The party has suggested seven potential sites for the new parks, in Wester Ross, Galloway, Glen Affric, Harris, the Borders, Ben Nevis and on the west coast.
Decisions would be reached about the new parks based on local support, the contribution to public access and the potential for the protection of wildlife.
The current national parks, Loch Lomond and the Trossachs and the Cairngorms, would also see their funding double under the plans, as well as the creation of regional parks.
Speaking ahead of a visit to Loch Lomond on Tuesday, Greens co-leader Patrick Harvie said: “A Scot invented the notion of a national park, so it’s shameful that we have so few here in Scotland, and those that we do have are in poor condition and under threat.

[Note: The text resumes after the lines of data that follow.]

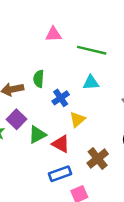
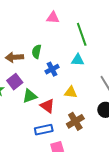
green line: (92, 50) -> (82, 34), turned 50
yellow triangle: (77, 119) -> (71, 92), moved, turned 40

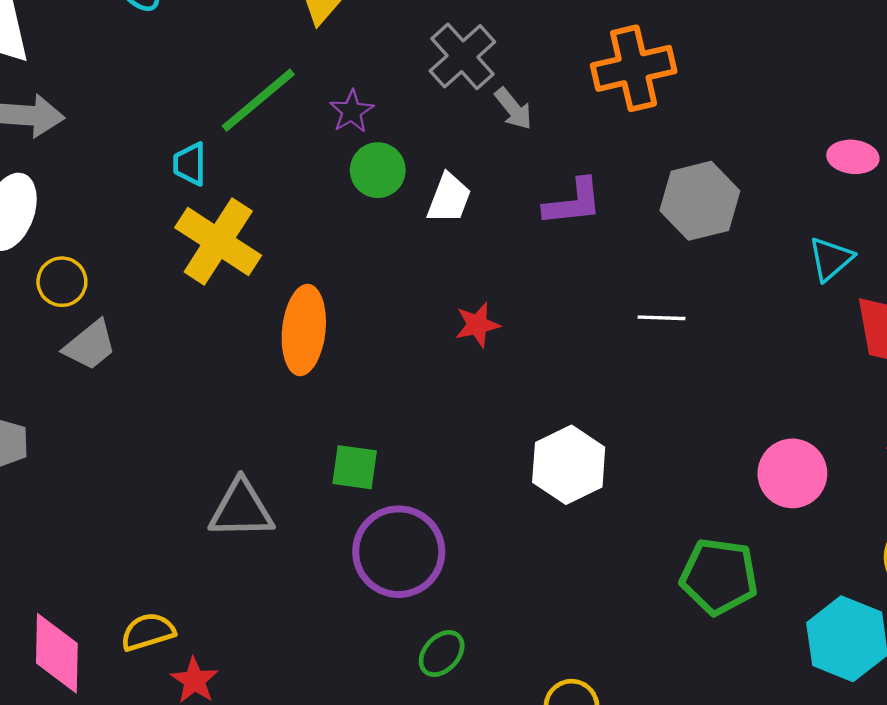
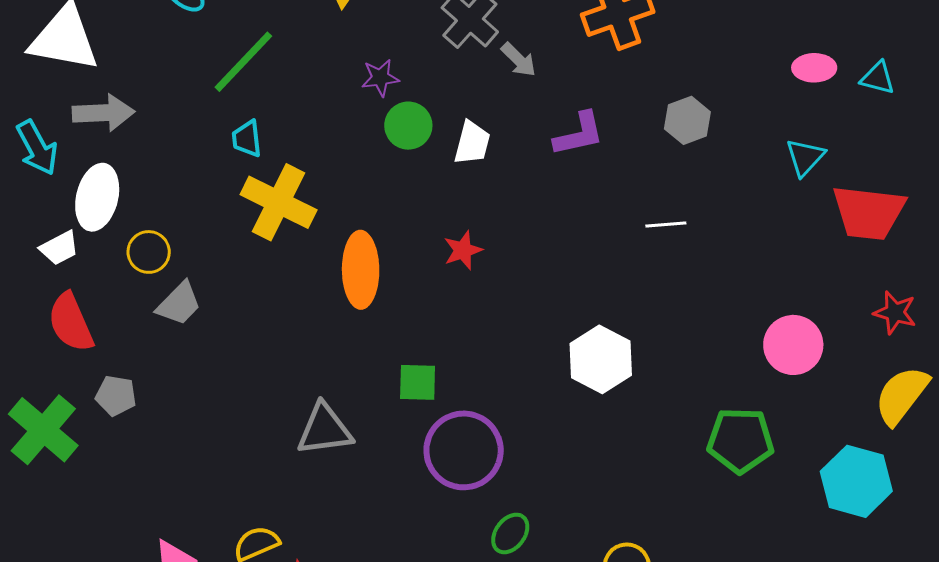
green line: (258, 100) -> (243, 62), moved
purple star: (352, 111) -> (380, 78), turned 30
gray hexagon: (700, 201) -> (687, 120), size x0.7
red star: (477, 325) -> (463, 250), moved

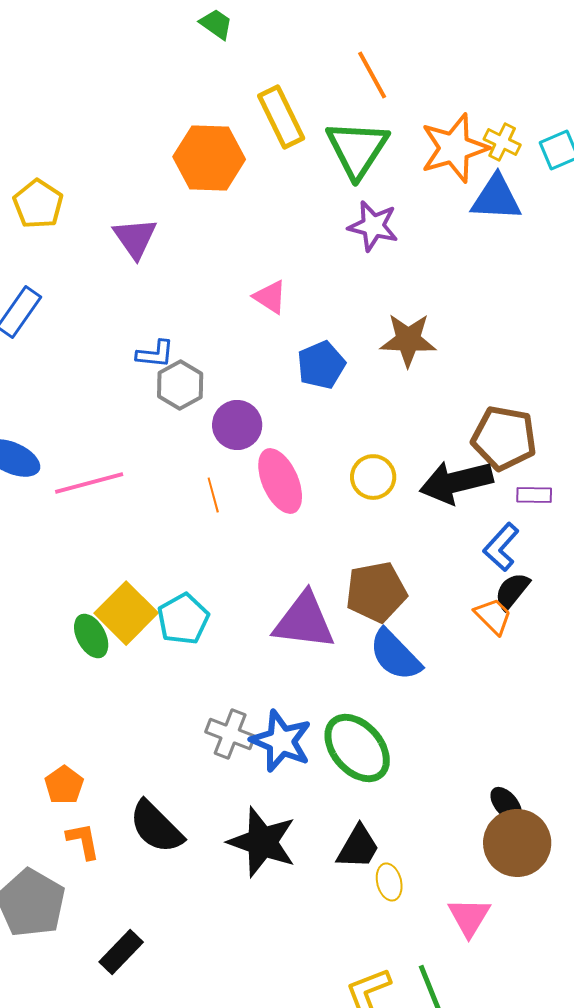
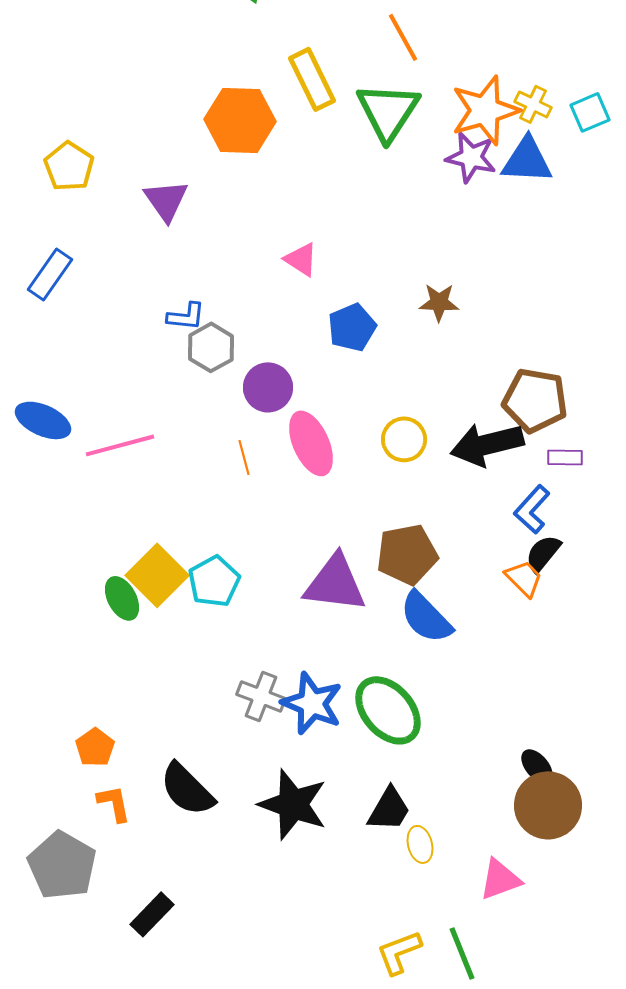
purple star: (373, 226) -> (471, 157), moved
brown star: (408, 340) -> (439, 302), size x0.7
pink triangle: (469, 917) -> (500, 879), turned 39

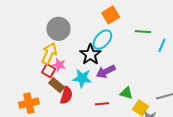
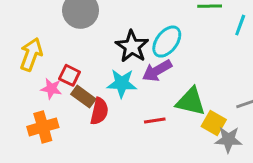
cyan ellipse: (102, 40) -> (167, 42), moved
yellow arrow: (49, 54) -> (31, 54), moved
pink star: (59, 65) -> (51, 89), moved
green triangle: (126, 93) -> (191, 102), size x1.5

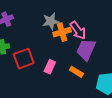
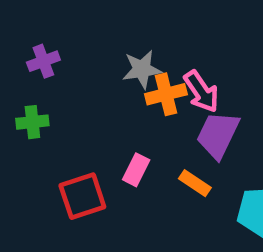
red square: (24, 59) -> (82, 196), moved

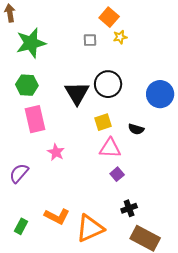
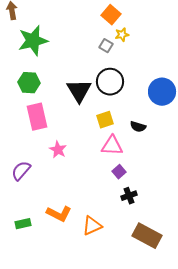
gray square: (90, 40) -> (106, 46), moved, turned 32
black cross: (129, 208) -> (129, 196), moved
green rectangle: (21, 226) -> (23, 224), turned 49
orange triangle: (90, 228) -> (92, 226), size x0.7

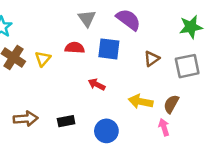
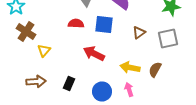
yellow triangle: (43, 59) -> (44, 50), moved
red arrow: (97, 84) -> (94, 54), size x1.5
black rectangle: (66, 121) -> (69, 84), turned -56
pink arrow: (164, 127) -> (129, 90), moved

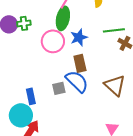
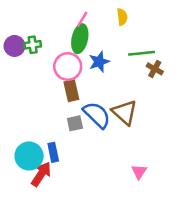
brown rectangle: (80, 63) -> (71, 91), moved
brown triangle: (115, 85) -> (125, 112), moved
blue rectangle: (31, 96) -> (53, 152), moved

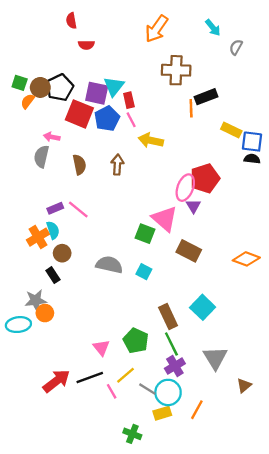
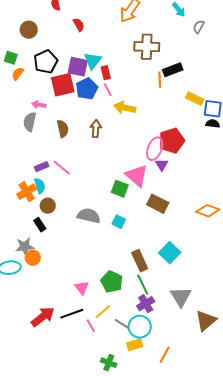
red semicircle: (86, 45) -> (79, 25), moved, turned -120
brown circle: (40, 87) -> (29, 30), moved
red square: (79, 114) -> (63, 85), turned -35
brown triangle: (244, 386) -> (206, 321), size x1.6
orange line: (197, 410) -> (165, 355), moved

“Unlike the great American national parks, ours are not run for and by the people, but instead are dominated by grouse shooting and commercial developments that threaten vital wildlife habitats.
“The Scottish Greens will renew our national and regional parks as part of our bold, co-ordinated efforts to restore nature and tackle the climate and nature emergencies.
“That means at least doubling the number of national parks and creating regional parks to restore our natural environment, boost tourism and create rural jobs.”
The party’s plans would also see the creation of a National Parks Service to support the management of parks across the country, while park authorities would be given more powers to grant subsidies within their boundaries to support land restoration.